Later I did my own little research on visiting Masai Mara reserve and it turns out my friend was right.  At least fifteen days is required from the point of touch down at Nairobi, for a drive through Masai Mara trip.  The Masai Mara reserve can be seen in three ways.  For the daring and adventurous the favorite is walk the reserve with the help of Masai tribe animal tracking team.  Driving through the reserve is the most popular, which involves staying in the reserve for several days.  For the least adventurous the only option is fly over the reserve – it is expensive, but time saver.

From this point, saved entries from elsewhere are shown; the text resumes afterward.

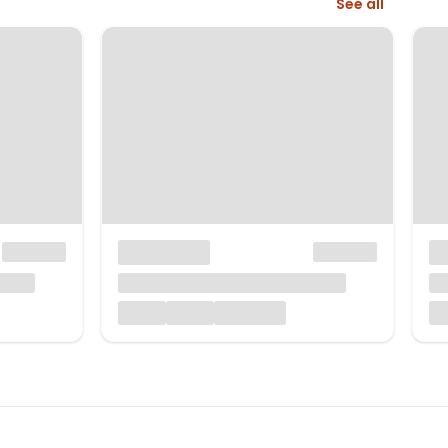
See all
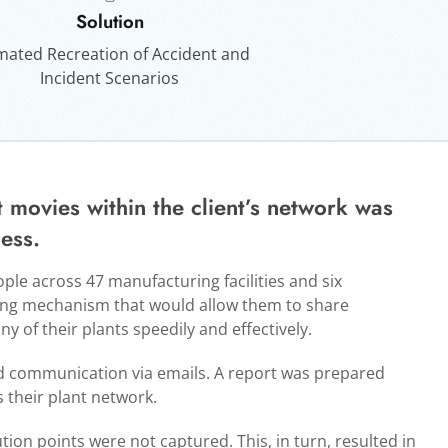
Solution
mated Recreation of Accident and
Incident Scenarios
t movies within the client’s network was
ess.
le across 47 manufacturing facilities and six
ring mechanism that would allow them to share
y of their plants speedily and effectively.
ed communication via emails. A report was prepared
 their plant network.
tion points were not captured. This, in turn, resulted in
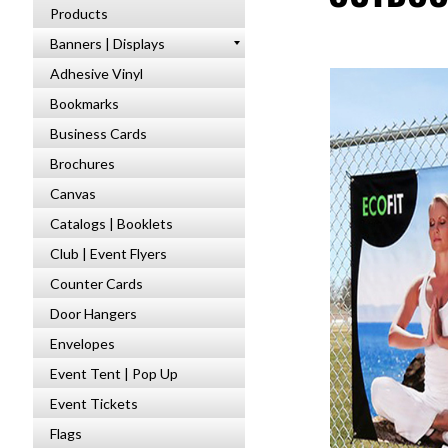
Products
Banners | Displays
Adhesive Vinyl
Bookmarks
Business Cards
Brochures
Canvas
Catalogs | Booklets
Club | Event Flyers
Counter Cards
Door Hangers
Envelopes
Event Tent | Pop Up
Event Tickets
Flags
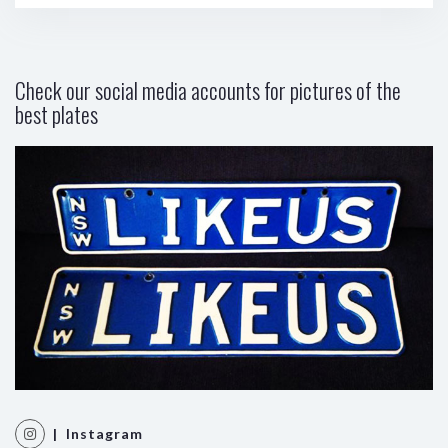
Check our social media accounts for pictures of the
best plates
| Instagram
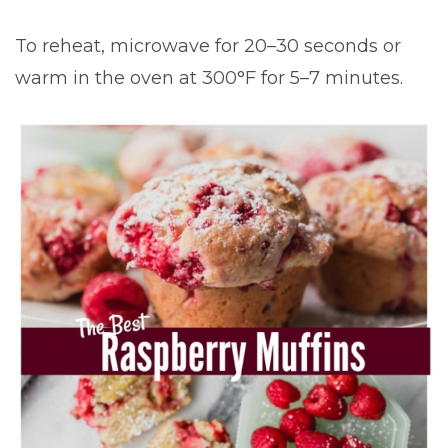
To reheat, microwave for 20–30 seconds or
warm in the oven at 300°F for 5–7 minutes.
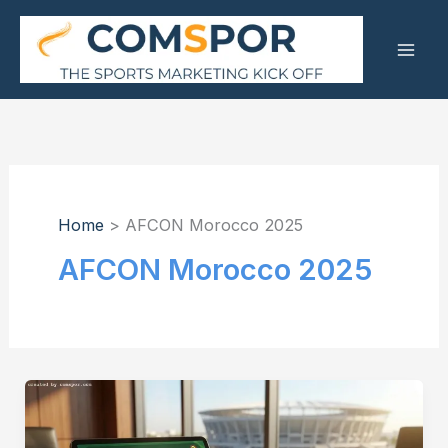
Skip
to
content
Home
AFCON Morocco 2025
AFCON Morocco 2025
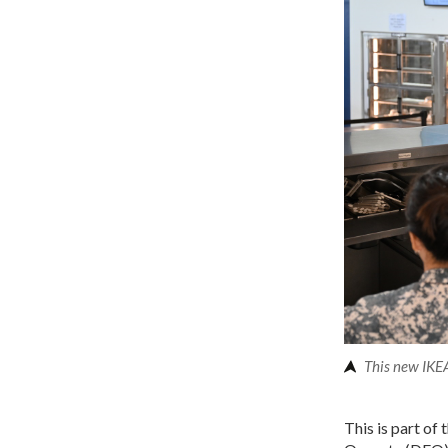
This new IKEA
This is part of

For visitors Nairobi has wonderful weather throughout the year, cost of living is reasonable and hotels are available for different budgets, from five star to the back packer types.  The best time to visit is during the annual migration of animals.  I wish I had more time to explore the wild life reserve, which remains a dream unfulfilled.

Working in a Third World Country

A work may take one to different places, even to another country.  But when moving from a developed world to Sub Saharan Africa, we sometimes tend to throw caution to the winds and suffer the consequences.  Sometime around circa 2000 I heard the story of a Lady who landed in Ouagadougou on work.  As was her custom, she had taken preventive vaccinations, equipped herself with credit cards in case things went wrong.  What she was not advised or probably did not pay heed to, was not to venture alone to certain neighbourhoods, which she unfortunately did – the consequences, her bag was snatched.  Worse, the thief managed to get away.  The police did register the complaint and promised to help, which was not a great help.  Back in office, she recounted the incident and asked “what could be done?” After a momentary silence, pat came the answer from a colleague “let us go back to the place and ask around”.  “Do you think, you can get my bag back? Actually I am not bothered about its contents like credit cards, which I have already called and put a stop on transactions. But my glasses, which I desperately need, without which I cannot do much.” said the lady.

So come next day, the colleague and the lady head back to crime scene.  There the colleague motions her to keep quiet and gets into discussion with a few people present.  After a while, they get into the car and head back to office.  One the way the colleague  explains to the lady that one person in the crowd has promised to try and find the person and get her glasses back, but it would cost her.  “How much” said the lady.  “That is what I wanted to ask you” came the reply.  Back at the office, an upper limit of US$ 200 was agreed upon by the lady.  Come evening they again head back to the crime scene, and Lo and Behold the glasses are produced, after much bargaining the price is settled at US$ 100.